**ASSIGNED TASK**
Go through the entries, filter for the word "save", and copy every line that has it.

**Page layout parsing data**

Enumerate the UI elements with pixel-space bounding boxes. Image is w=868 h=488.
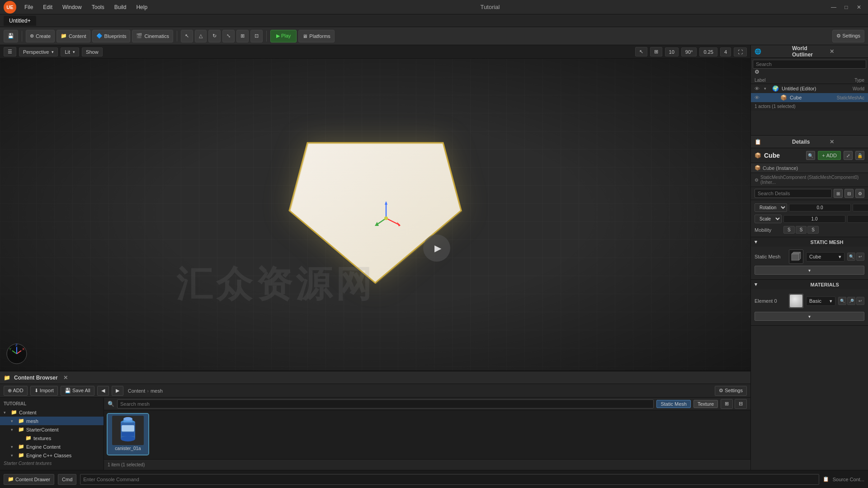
scale-x-input[interactable]: 1.0 [783, 215, 845, 223]
cb-path-root[interactable]: Content [128, 388, 146, 394]
sm-use-btn[interactable]: ↩ [856, 253, 864, 261]
tree-starter-content[interactable]: ▾ 📁 StarterContent [0, 425, 104, 434]
details-view-options[interactable]: ⊞ [834, 189, 843, 198]
rotate-tool[interactable]: ↻ [208, 30, 221, 42]
cb-settings-button[interactable]: ⚙ Settings [715, 386, 747, 396]
cb-nav-back[interactable]: ◀ [97, 386, 109, 396]
content-browser-search-input[interactable] [117, 399, 654, 408]
menu-window[interactable]: Window [58, 2, 86, 12]
view-options[interactable]: ⊞ [721, 399, 733, 409]
snap-grid-btn[interactable]: ⊞ [650, 47, 662, 56]
tree-textures[interactable]: 📁 textures [0, 434, 104, 442]
mobility-movable[interactable]: S [807, 226, 819, 234]
details-filter-options[interactable]: ⊟ [844, 189, 854, 198]
outliner-row-cube[interactable]: 👁 📦 Cube StaticMeshAc [751, 93, 868, 102]
scale-dropdown[interactable]: Scale [755, 215, 782, 223]
details-lock-btn[interactable]: 🔒 [855, 151, 864, 160]
scale-y-input[interactable]: 1.0 [847, 215, 868, 223]
tree-content[interactable]: ▾ 📁 Content [0, 408, 104, 417]
settings-button[interactable]: ⚙ Settings [832, 30, 864, 42]
grid-size-btn[interactable]: 10 [665, 47, 679, 56]
translate-tool[interactable]: △ [195, 30, 207, 42]
visibility-icon[interactable]: 👁 [755, 86, 760, 91]
outliner-settings[interactable]: ⚙ [755, 69, 760, 75]
create-button[interactable]: ⊕ Create [26, 30, 55, 42]
menu-help[interactable]: Help [132, 2, 152, 12]
scale-btn[interactable]: 0.25 [699, 47, 717, 56]
mobility-stationary[interactable]: S [796, 226, 807, 234]
cb-import-button[interactable]: ⬇ Import [30, 386, 58, 396]
cb-nav-forward[interactable]: ▶ [112, 386, 123, 396]
hamburger-button[interactable]: ☰ [4, 47, 16, 56]
outliner-row-world[interactable]: 👁 ▾ 🌍 Untitled (Editor) World [751, 84, 868, 93]
viewport[interactable]: X Y Z 汇众资源网 [0, 59, 750, 371]
static-mesh-header[interactable]: ▾ STATIC MESH [751, 237, 868, 247]
select-tool[interactable]: ↖ [181, 30, 193, 42]
play-button[interactable]: ▶ Play [270, 30, 297, 42]
maximize-viewport-btn[interactable]: ⛶ [734, 47, 747, 56]
content-button[interactable]: 📁 Content [57, 30, 90, 42]
save-button[interactable]: 💾 [4, 30, 18, 42]
visibility-icon-2[interactable]: 👁 [755, 95, 760, 100]
asset-canister[interactable]: canister_01a [108, 414, 148, 455]
mat-expand-btn[interactable]: ▾ [755, 312, 864, 321]
outliner-search-input[interactable] [753, 60, 866, 69]
details-add-button[interactable]: + ADD [818, 151, 841, 160]
maximize-button[interactable]: □ [841, 3, 852, 12]
editor-tab[interactable]: Untitled+ [4, 16, 36, 26]
transform-tool[interactable]: ⊞ [236, 30, 249, 42]
move-mode-btn[interactable]: ↖ [635, 47, 647, 56]
angle-btn[interactable]: 90° [681, 47, 697, 56]
console-command-input[interactable] [80, 474, 819, 485]
tree-engine-content[interactable]: ▾ 📁 Engine Content [0, 442, 104, 451]
mat-reset-btn[interactable]: ↩ [856, 297, 864, 305]
close-button[interactable]: ✕ [854, 3, 864, 12]
menu-build[interactable]: Build [110, 2, 131, 12]
cmd-button[interactable]: Cmd [58, 474, 76, 485]
filter-options[interactable]: ⊟ [735, 399, 747, 409]
rotation-y-input[interactable]: 0.0 [853, 204, 868, 211]
tree-engine-classes[interactable]: ▾ 📁 Engine C++ Classes [0, 451, 104, 460]
cb-save-all-button[interactable]: 💾 Save All [61, 386, 94, 396]
menu-tools[interactable]: Tools [87, 2, 109, 12]
filter-texture[interactable]: Texture [693, 400, 718, 408]
details-search-input[interactable] [755, 189, 832, 198]
material-name-field[interactable]: Basic ▾ [806, 296, 835, 306]
details-component-row[interactable]: ⚙ StaticMeshComponent (StaticMeshCompone… [751, 173, 868, 187]
content-browser-close[interactable]: ✕ [63, 375, 68, 381]
filter-static-mesh[interactable]: Static Mesh [656, 400, 690, 408]
details-instance-row[interactable]: 📦 Cube (Instance) [751, 163, 868, 173]
materials-header[interactable]: ▾ MATERIALS [751, 280, 868, 289]
rotation-dropdown[interactable]: Rotation Location [755, 203, 787, 212]
mat-search-btn[interactable]: 🔎 [847, 297, 855, 305]
cb-path-child[interactable]: mesh [151, 388, 163, 394]
menu-file[interactable]: File [20, 2, 38, 12]
cb-add-button[interactable]: ⊕ ADD [4, 386, 28, 396]
blueprints-button[interactable]: 🔷 Blueprints [92, 30, 131, 42]
minimize-button[interactable]: — [828, 3, 839, 12]
camera-btn[interactable]: 4 [720, 47, 731, 56]
mobility-static[interactable]: S [783, 226, 795, 234]
sm-browse-btn[interactable]: 🔍 [847, 253, 855, 261]
details-browse-btn[interactable]: 🔍 [806, 151, 815, 160]
collections-header[interactable]: ▾ COLLECTIONS + [4, 469, 100, 470]
lit-dropdown[interactable]: Lit [61, 47, 79, 56]
details-settings-btn[interactable]: ⚙ [855, 189, 864, 198]
details-close[interactable]: ✕ [830, 139, 864, 145]
viewport-play-button[interactable] [423, 235, 450, 262]
details-expand-btn[interactable]: ⤢ [844, 151, 853, 160]
snap-tool[interactable]: ⊡ [250, 30, 263, 42]
sm-expand-btn[interactable]: ▾ [755, 266, 864, 275]
platforms-button[interactable]: 🖥 Platforms [298, 30, 334, 42]
sm-name-field[interactable]: Cube ▾ [806, 252, 844, 262]
cinematics-button[interactable]: 🎬 Cinematics [132, 30, 173, 42]
tree-mesh[interactable]: ▾ 📁 mesh [0, 417, 104, 425]
rotation-x-input[interactable]: 0.0 [789, 204, 851, 211]
content-drawer-button[interactable]: 📁 Content Drawer [4, 474, 54, 485]
outliner-close[interactable]: ✕ [830, 48, 864, 55]
scale-tool[interactable]: ⤡ [222, 30, 235, 42]
mat-browse-btn[interactable]: 🔍 [838, 297, 846, 305]
show-button[interactable]: Show [82, 47, 103, 56]
perspective-dropdown[interactable]: Perspective [19, 47, 58, 56]
menu-edit[interactable]: Edit [38, 2, 57, 12]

**ANSWER FOR THE TASK**
save-button[interactable]: 💾 [4, 30, 18, 42]
cb-save-all-button[interactable]: 💾 Save All [61, 386, 94, 396]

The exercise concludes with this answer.